Met Eireann have forecast a sudden change in our weather on Wednesday as “heavy and thundery” rain is set to lash parts of Ireland.
Expert Alan O’Reilly from Carlow Weather explained that there is a risk of thunder and “torrential” rain with spot flooding in places on Wednesday.
However he added that the latest forecast update was “positive” for the Bank Holiday weekend – but that a low pressure system was still lingering.
He said: “Tricky to forecast the rainfall Wednesday with risk of some thunderstorms. Many areas could escape most of the rain but others could see spot flooding with torrential downpours. Stay tuned for more updates as we get closer.

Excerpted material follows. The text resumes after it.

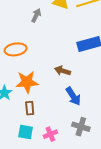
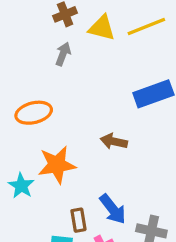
blue arrow: (73, 96) -> (113, 209), moved
brown rectangle: (30, 108) -> (78, 220), moved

“Latest GFS weather model update is positive for the bank holiday weekend but it’s still hard to call with low pressure not far away!”
Meanwhile today looks set to be largely dry and bright in the east, although it will be wetter in the west with showers turning heavy at times.
A Met Eirenan forecaster said: “This morning, rain will continue over the western half of the country. Rain will clear during the afternoon but scattered showers will develop as it does, turning heavy at times. Highest temperatures there of 13 to 17 degrees in a light to moderate northerly breeze. Further east, it will be drier, brighter and warmer with spells of sunshine, though isolated showers may occur. Highest temperatures there of 18 to 22 degrees in a light to moderate easterly breeze.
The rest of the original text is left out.